Honorary degree recipient - Lee-Ann Martin
Citation Reader: Nadia Myre
Mr. President, it is my honour to present to you Ms. Lee-Ann Martin, a revolutionary figure in the study and influence of Indigenous art.
For more than three decades, Ms. Martin has curated, written and lectured extensively on contemporary Indigenous art both nationally and internationally. Her contribution to visual art and curatorial practice in Canada cannot be overstated.
Ms. Martin has helped carve institutional space for the Indigenous Art community.
A report she produced in 1990 led the Canada Council for the Arts to develop an acquisition program for works by contemporary Indigenous artists, which helped correct their longstanding systemic exclusion from public collections.
While working at the Canadian Museum of Civilization in the early 1990s, she co-curated the seminal exhibition INDIGENA: Perspectives of Indigenous Peoples on Five Hundred Years, a critical response to the five-century anniversary of European colonization. The show was the first Indigenous-curated exhibition organized by a national institution in Canada, and it toured internationally.
Many more exceptional curatorial projects at museums right across the country followed.
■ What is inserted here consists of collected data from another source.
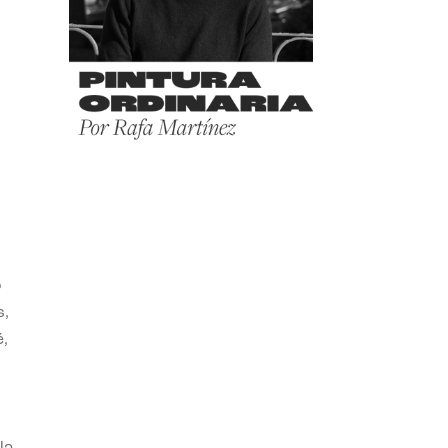
o
s,
,
la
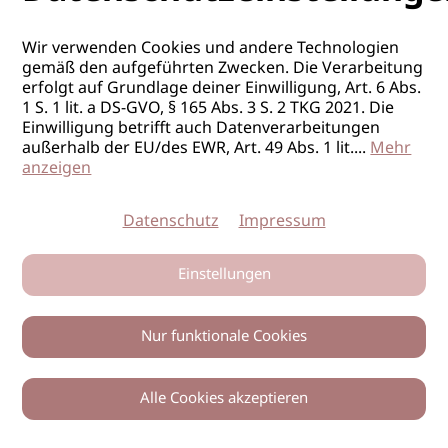
Wir verwenden Cookies und andere Technologien
gemäß den aufgeführten Zwecken. Die Verarbeitung
erfolgt auf Grundlage deiner Einwilligung, Art. 6 Abs.
1 S. 1 lit. a DS-GVO, § 165 Abs. 3 S. 2 TKG 2021. Die
Einwilligung betrifft auch Datenverarbeitungen
außerhalb der EU/des EWR, Art. 49 Abs. 1 lit.
...
Mehr
anzeigen
Datenschutz
Impressum
Einstellungen
Nur funktionale Cookies
Alle Cookies akzeptieren
0
Zurück
Teilen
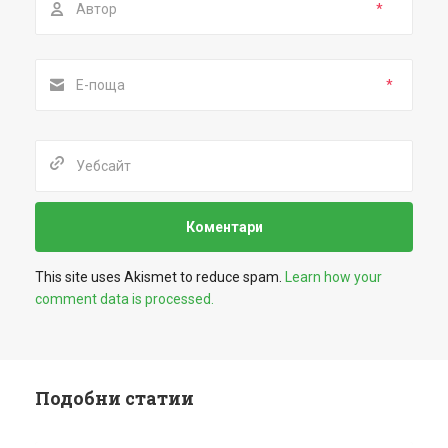
*
*
This site uses Akismet to reduce spam.
Learn how your
comment data is processed.
Подобни статии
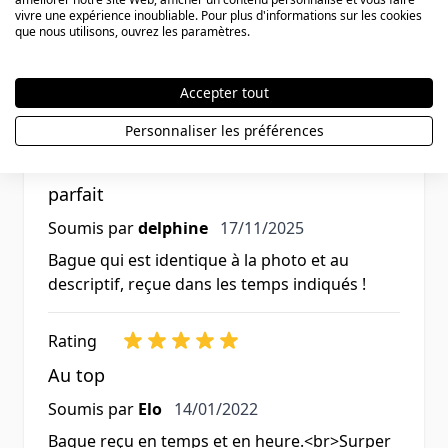
vivre une expérience inoubliable. Pour plus d'informations sur les cookies
que nous utilisons, ouvrez les paramètres.
Avis des clients
Accepter tout
Personnaliser les préférences
Rating
parfait
17 novembre 2025
Soumis par
delphine
17/11/2025
Bague qui est identique à la photo et au
descriptif, reçue dans les temps indiqués !
Rating
Au top
14 janvier 2022
Soumis par
Elo
14/01/2022
Bague reçu en temps et en heure.<br>Surper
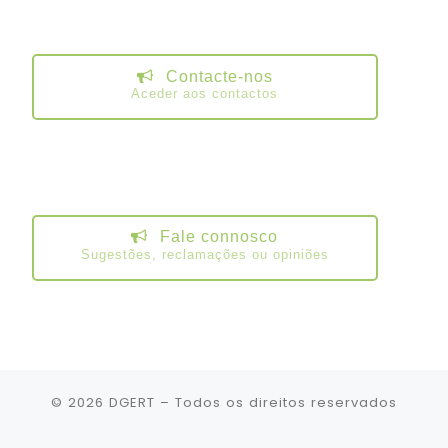
Contacte-nos
Aceder aos contactos
Fale connosco
Sugestões, reclamações ou opiniões
© 2026
DGERT
– Todos os direitos reservados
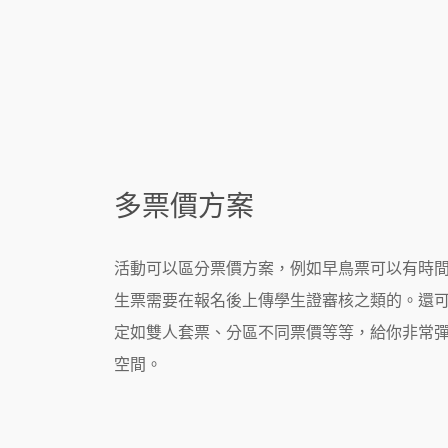
多票價方案
活動可以區分票價方案，例如早鳥票可以有時
生票需要在報名後上傳學生證審核之類的。還
定如雙人套票、分區不同票價等等，給你非常
空間。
The respect Martin receives from curators and artists alike is a testament to her professional leadership, the trust she places in artists, and the great care she has put into cultivating good collegial and institutional relationships throughout her career. These are just some of the reasons she received a Governor General's Awards in Visual and Media Arts in 2019.
As Concordia undertakes its decolonization process to redress historical inequities, we could look to no greater model than Ms. Martin.
Mr. President, on behalf of the Board of Governors and Senate, it is my privilege and honour to present to you Ms. Lee-Ann Martin, so that you may confer upon her the degree of Doctor of Fine Arts, honoris causa.